◆ Aim of the task: Search the records that follow and extract every line containing the string "דרום".

◆ Supplied records:
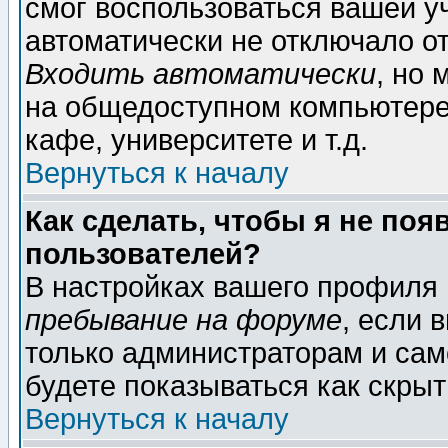
смог воспользоваться вашей уч
автоматически не отключало о
Входить автоматически
, но
на общедоступном компьютере,
кафе, университете и т.д.
Вернуться к началу
Как сделать, чтобы я не поя
пользователей?
В настройках вашего профиля
пребывание на форуме
, если 
только администраторам и сам
будете показываться как скрыт
Вернуться к началу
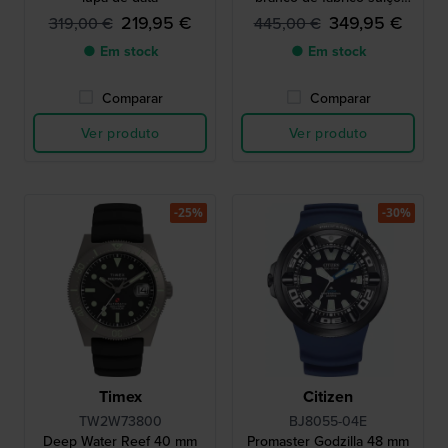
com caixa composta de
219,95 €
349,95 €
319,00 €
445,00 €
fibra de vidro
● Em stock
● Em stock
Comparar
Comparar
Ver produto
Ver produto
-25%
-30%
Timex
Citizen
TW2W73800
BJ8055-04E
Deep Water Reef 40 mm
Promaster Godzilla 48 mm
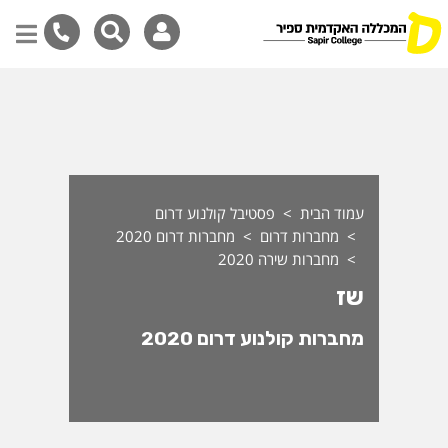
ז - מחברות שירה 2020
דילוג
לתוכן
המרכזי
עמוד הבית
פסטיבל קולנוע דרום
מחברות דרום
מחברות דרום 2020
מחברות שירה 2020
שז
מחברות קולנוע דרום 2020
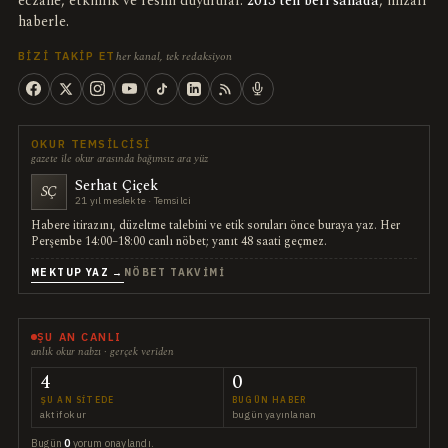
eczane, etkinlik ve resmi duyurular.
2013'ten beri sahada
, imzalı
haberle.
her kanal, tek redaksiyon
BIZI TAKIP ET
OKUR TEMSILCISI
gazete ile okur arasında bağımsız ara yüz
Serhat Çiçek
SÇ
21 yıl meslekte · Temsilci
Habere itirazını, düzeltme talebini ve etik soruları önce buraya yaz. Her
Perşembe 14:00–18:00 canlı nöbet; yanıt 48 saati geçmez.
MEKTUP YAZ →
NÖBET TAKVIMI
ŞU AN CANLI
anlık okur nabzı · gerçek veriden
4
0
ŞU AN SITEDE
BUGÜN HABER
aktif okur
bugün yayınlanan
Bugün
0
yorum onaylandı.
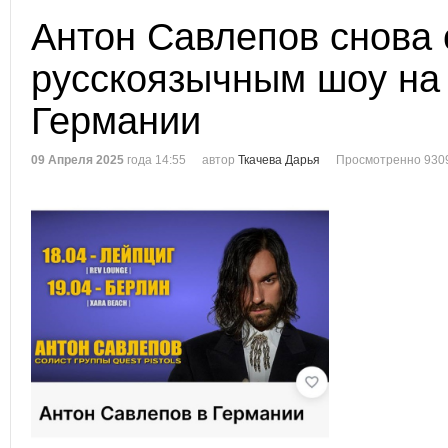
Антон Савлепов снова 
русскоязычным шоу на 
Германии
09 Апреля 2025
года 14:55
автор
Ткачева Дарья
Просмотренно 930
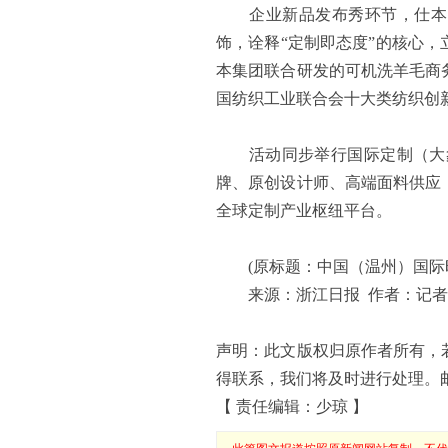
企业新品发布秀环节，仕本、
饰，诠释“定制即态度”的核心
本集团联合研发的可机洗羊毛商务
国纺织工业联合会十大类纺织创
活动同步举行国际定制（大象城
牌、原创设计师、高端面料供应
全球定制产业枢纽平台。
(原标题：中国（温州）国际时
来源：浙江日报 作者：记者 王
声明：此文版权归原作者所有，
得联系，我们将及时进行处理。邮箱地址
【 责任编辑：少琼 】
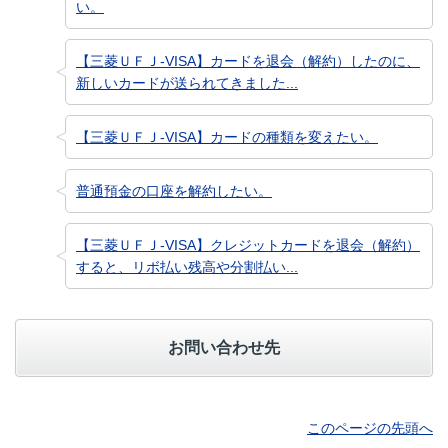
い。
【三菱ＵＦＪ-VISA】カードを退会（解約）したのに、
新しいカードが送られてきました...
【三菱ＵＦＪ-VISA】カードの種類を変えたい。
普通預金の口座を解約したい。
【三菱ＵＦＪ-VISA】クレジットカードを退会（解約）
すると、リボ払い残高や分割払い...
お問い合わせ先
このページの先頭へ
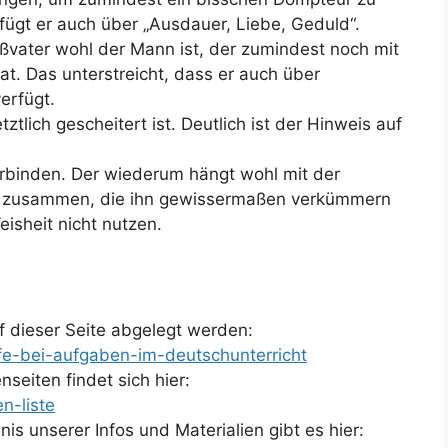
fügt er auch über „Ausdauer, Liebe, Geduld“.
vater wohl der Mann ist, der zumindest noch mit
at. Das unterstreicht, dass er auch über
erfügt.
ztlich gescheitert ist. Deutlich ist der Hinweis auf
binden. Der wiederum hängt wohl mit der
l zusammen, die ihn gewissermaßen verkümmern
isheit nicht nutzen.
 dieser Seite abgelegt werden:
lfe-bei-aufgaben-im-deutschunterricht
seiten findet sich hier:
n-liste
s unserer Infos und Materialien gibt es hier:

◆ Expected answer:
פסטיבל קולנוע דרום
מחברות דרום
מחברות דרום 2020
מחברות קולנוע דרום 2020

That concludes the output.